This post provides step-by-step instructions for setting up single sign-on (SSO) from Salesforce to RizePoint.
- RizePoint account with system administrator access. You will also need access RizePoint support to configure the settings on your RizePoint site.
- Salesforce org with identify features (developer or enterprise and up) with system administrator access. Sign up for a free developer edition org here.
Step 1: Set up My Domain in Salesforce
The My Domain feature creates a custom subdomain for your org and is required to use Salesforce as an identity provider. Go to Setup -> My Domain, enter a name for your subdomain and click “Check Availability”. Once you get a confirmation that the subdomain is available, click “Register Domain”. Salesforce will send you an email when the custom domain has been registered.
Click the link in the email and log in using your new domain. Navigate back to the My Domain page in setup. Click the “Deploy to Users” button.

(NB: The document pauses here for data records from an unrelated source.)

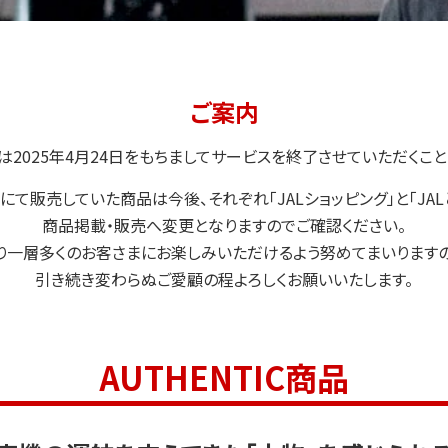
ご案内
トは2025年4月24日をもちましてサービスを終了させていただくこと
にて販売していた商品は今後、それぞれ「JALショッピング」と「JA
商品掲載・販売へ変更となりますのでご確認ください。
り一層多くのお客さまにお楽しみいただけるよう努めてまいります
引き続き変わらぬご愛顧の程よろしくお願いいたします。
AUTHENTIC商品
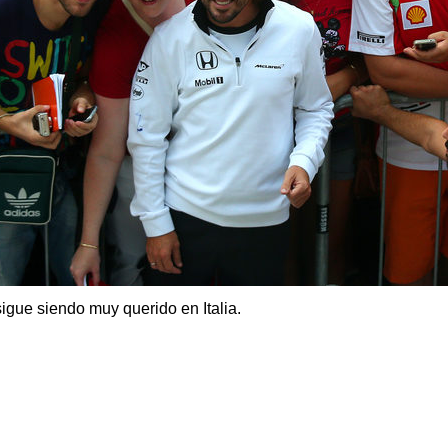
igue siendo muy querido en Italia.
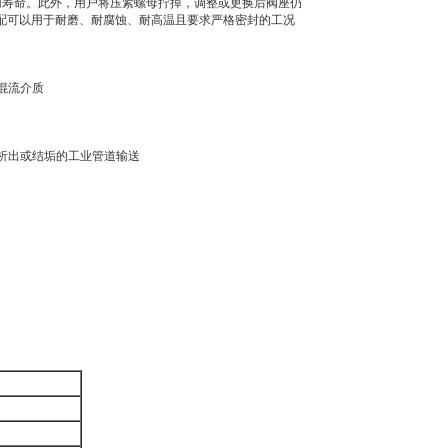
用寿命。此外，用户将压紧螺母拧掉，调整或更换后阀座仍
选配可以用于耐磨、耐腐蚀、耐高温且要求严格密封的工况
混流介质
晶析出或结垢的工业管道输送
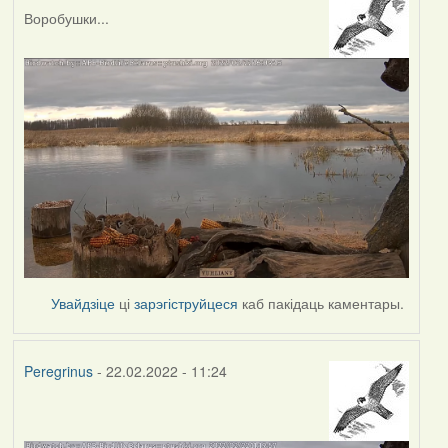
Воробушки...
Увайдзіце
ці
зарэгіструйцеся
каб пакідаць каментары.
Peregrinus
- 22.02.2022 - 11:24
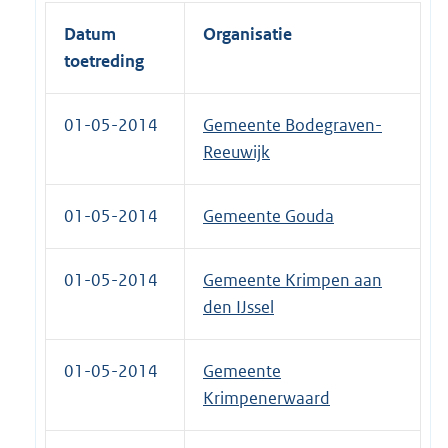
Datum
Organisatie
toetreding
01-05-2014
Gemeente Bodegraven-
Reeuwijk
01-05-2014
Gemeente Gouda
01-05-2014
Gemeente Krimpen aan
den IJssel
01-05-2014
Gemeente
Krimpenerwaard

Step 2: Enable Salesforce as an Identity Provider
You’ll need a self-signed or commercially signed certificate in order to enable Salesforce as an identity provider. If you don’t already have a certificate in the Salesforce org, you can quickly create one by going to Setup -> Security -> Certificate and Key Management. Click the “Create Self-Signed Certificate. Enter a descriptive name for the label and the unique name will be populated automatically. Click the “Save” button.
Now we can enable the Salesforce org to be an identity provider. Go to Setup -> Identity -> Identity Provider. Click “Enable Identity Provider”. Select the certificate you just created, or an existing one.
Step 3: Get SSO Information from RizePoint
Contact RizePoint support to enable SAML single sign-on for your RizePoint site. The support team will provide you with the Entity ID and ACS URL to use in the next step.
Step 4: Create a Connected App in Salesforce
The connected app is going to store information about RizePoint and is also going to be used to create the tile in the App Launcher so that users can quickly launch RizePoint from Salesforce.
Navigate to App Manager in Setup and click “New Connected App” in the top right of the page. Use the following values
- Connected App Name: RizePoint
- API Name: RizePoint
- Contact Email: (any email address)
- Logo Image URL: (click “Upload logo image” and upload an image file that is 125×125 pixels – this will appear in the app launcher tile)
- Enable SAML: true
- Entity Id: (Provided by RizePoint support)
- ACS URL: (Provided by RizePoint support)
- Subject Type: Username
- Name ID Format: urn:oasis:names:tc:SAML:2.0:nameid-format:transient
- Issuer: this should be your custom Salesforce domain: https://<custom-domain>.my.salesforce.com (may also look like this if you are using a developer edition org: https://<custom-domain>.dev-ed.my.salesforce.com)
- Enable Single Logout: Enabled
- Single Logout Binding: HTTP Redirect
- IdP Certificate (Keep default value)
Click the “Save” button.
Next we need to give users access to the connected app. Navigate to Manage Connected Apps. Click the “RizePoint” app to open the detail page of the connected app. Click Manage Profiles and add the System Administrator profile.
Finally, we need to set the Start URL for the connected app. Copy the IdP-initiated login URL in the SAML Login Information section of the connected app detail page. Click the “Edit Policies” button. Paste the IdP-initiated URL into the Start URL field and click the “Save” button.
Step 5: Configure SSO Settings in RizePoint
First, download the certificate you used when enabling Salesforce as an identity provider by navigating to Setup -> Security -> Certificate and Key Management. Click the name of the certificate and then the “Download Certificate” button.
Send the certificate along with the following information to RizePoint support: Issuer, SP-Initiated Redirect Endpoint, Single Logout Endpoint.
Step 6: Test the Single Sign-on Flow
In order to test the flow, make sure you are logged into Salesforce as a system administrator, because that is the only profile we granted access to in the connected app.
Open the App Launcher. You should see a tile for your RizePoint app. Click the tile and RizePoint should open and you should be logged in automatically. If the user does not already exist in RizePoint, the system will create a user using the information that is passed in the SAML assertion.